4 de abril de 2021

La única elección que importa

El 6 de agosto de 1890, a los 44 años, Carlos Pellegrini sucedió en la presidencia de la República a Miguel Juárez Celman, después de su renuncia tras la Revolución del Parque. Mientras el presidente se escapaba a su estancia cerca de Arrecifes, Pellegrini, al mando de las tropas y a caballo, sofocó la Revolución que tuvo por epicentro el Parque de Artillería, en las manzanas que hoy son plazas desde la avenida Córdoba a la calle Lavalle entre Libertad y Talcahuano, de Buenos Aires.

Al renunciar Juárez Celman, Pellegrini asumió la presidencia de la Nación hasta el fin de su mandato. Pellegrini había sido el vicepresidente de la desastrosa gestión de Juárez Celman: el peso perdió valor frente al oro, la bolsa se fue al tacho, quebraron muchas empresas y aumentó una barbaridad el costo de la vida.
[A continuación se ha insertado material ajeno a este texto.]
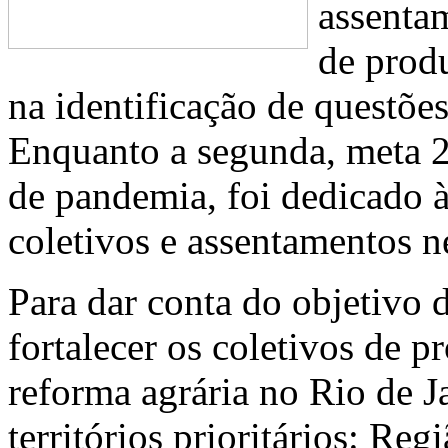
assenta
de prod
na identificação de questões 
Enquanto a segunda, meta 2,
de pandemia, foi dedicado à
coletivos e assentamentos 
Para dar conta do objetivo d
fortalecer os coletivos de 
reforma agrária no Rio de J
territórios prioritários: R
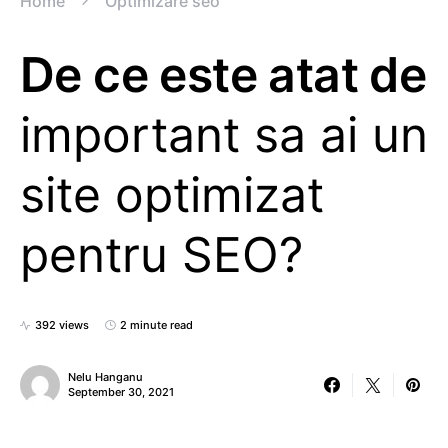
Home
Optimizare seo
De ce este atat de
important sa ai un
site optimizat
pentru SEO?
392 views
2 minute read
Nelu Hanganu
September 30, 2021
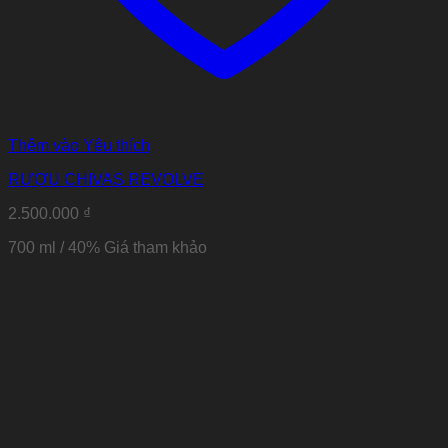
Thêm vào Yêu thích
RƯỢU CHIVAS REVOLVE
2.500.000
₫
700 ml / 40%
Giá tham khảo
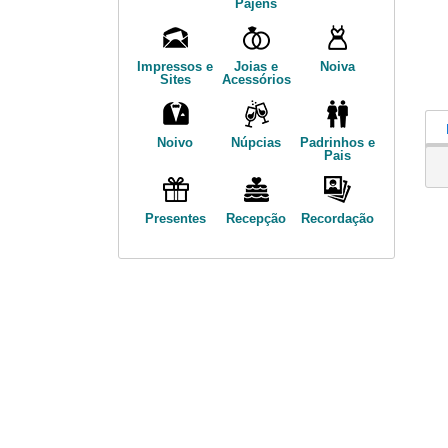
Pajens
Impressos e
Joias e
Noiva
Sites
Acessórios
Noivo
Núpcias
Padrinhos e
Pais
Presentes
Recepção
Recordação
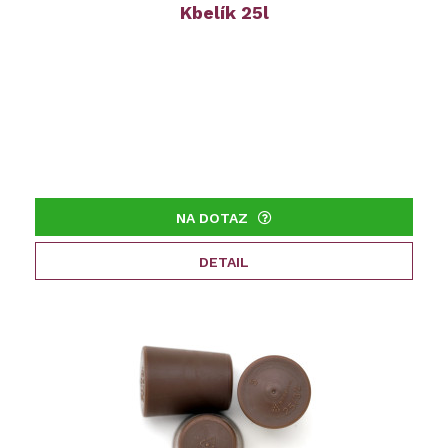
Kbelík 25l
NA DOTAZ
DETAIL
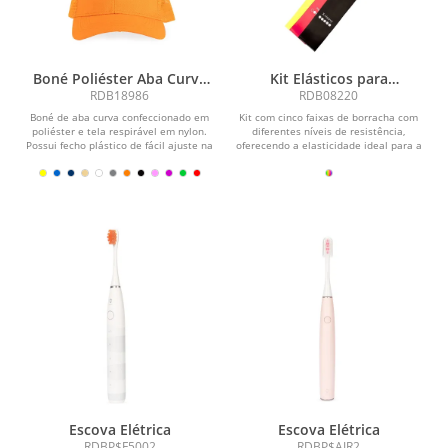
Boné Poliéster Aba Curva
Kit Elásticos para
com Tela
Exercícios com 5 peças
RDB18986
RDB08220
Boné de aba curva confeccionado em
Kit com cinco faixas de borracha com
poliéster e tela respirável em nylon.
diferentes níveis de resistência,
Possui fecho plástico de fácil ajuste na
oferecendo a elasticidade ideal para a
parte...
prática de...
Escova Elétrica
Escova Elétrica
RDBP$F5002
RDBP$AIR2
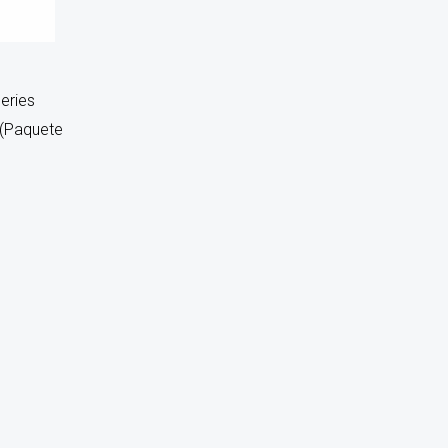
eries
(Paquete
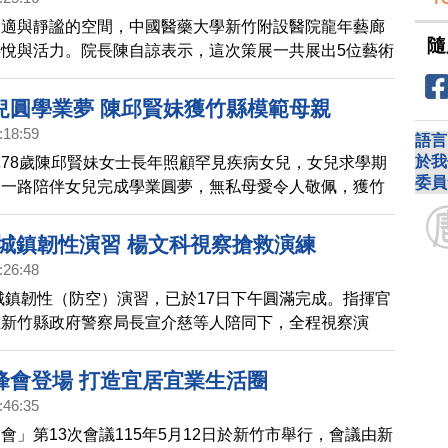
舒適與靜謐的空間，中國醫藥大學新竹附設醫院龍年藝廊
隨
悅與活力。院長陳自諒表示，這次策展一共展出5位藝術
品，包含朱德群「喜相逢」、陳嘉慧「橙韻花蔚」、劉邦
 傅振賢「生活日誌」、蔡政維雕塑「騰精靈」等國際級
兒圓學業夢 陳邱賢妹獲竹縣模範母親
題以喜悅、活力、自由以及慢活。
:18:59
語言
於我
78歲陳邱賢妹女士長年照顧罕見疾病女兒，女兒求學期
委員
，一路陪伴女兒完成學業圓夢，無私母愛令人敬佩，獲竹
「給力媽媽」代表。
縣城鎮韌性演習 楊文科視察搶救演練
:26:48
5城鎮韌性（防空）演習，已於17日下午圓滿完成。指揮官
在新竹縣政府警察局長宣介慈等人陪同下，全程視察演
導驗證區新豐鄉交通管制及疏散避難執行情形、戰災搶救
災民收容救濟站開設演練，同時慰勉執勤人員的辛勞。
峰會登場 打造宜居宜業生活圈
:46:35
會」第13次會議115年5月12日於新竹市舉行，會議由新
En dos años y tres meses, Pellegrini arregló el país y entregó el poder a Luis Sáenz Peña el 12 de octubre de 1892. 
  

Los revolucionarios que se llevaron puesto a Juárez Celman hoy son ciudades y avenidas de todo el país: Leandro N. Alem, Bartolomé Mitre, Aristóbulo del Valle, Bernardo de Irigoyen... Y Carlos Pellegrini compite en monumentos con ellos y con Sarmiento o Roca, mientras que solo una estación perdida en el norte de la provincia de Córdoba se llama Juárez Celman, así, sin nombre de pila, quizá para provocar la confusión con su hermano mayor, Marcos, que fue gobernador de Córdoba y le dio su nombre –ahora sin Celman, para que tampoco lo confundan– a una linda y pujante ciudad en el sur de su provincia.

Pellegrini redujo el gasto, bajó la inflación, pagó las deudas… hizo el ajuste. Pero lo que quiero resaltar no es nada de eso sino los dos años, tres meses y seis días que duró su gobierno y que le sobraron para arreglar el desbarajuste. No le interesaba ningún otro resultado que el bien de la Patria... o quizá su propia autoestima. Tomó las medidas que había que tomar, sin vueltas ni lloriqueos. Pidió plata a propios y extraños, canceló deudas y no le mezquinó el culo a la jeringa. Pero hay una condición que quizá no tengamos en cuenta cuando ponemos a Carlos Pellegrini entre nuestros grandes presidentes: no lo condicionó nunca su reelección porque en aquellos años había un solo período de seis años sin ninguna posibilidad de reelección inmediata.

La presidencia de Carlos Pellegrini enseña que hay que trabajar duro para cumplir las metas, pero sobre todo que no hay que preocuparse por las elecciones que vienen, porque las únicas que realmente importan son las que te eligieron y te dieron mandato para hacer lo que prometiste. No importan las encuestas, los consejos de los consultores ni la retórica de la oposición.

Nunca hay que dejar para un hipotético segundo periodo el cumplimiento del mandato del pueblo. Una, porque no se sabe si llegará. Y dos, porque para que llegue, siempre lo mejor es hacer de tripas corazón y abocarse a lo que hay que hacer. No alcanza con instalarse en la Casa Rosada para que ocurra por arte de magia todo lo se prometió. Las cosas no funcionan así: hay que empujarlas con constancia y mucha fuerza para que ocurran.

Pellegrini nos enseña hoy que los presidentes tienen que inmolarse sin pensar en su reelección. Lo paradójico es que esa es le mejor manera de ser reelegido.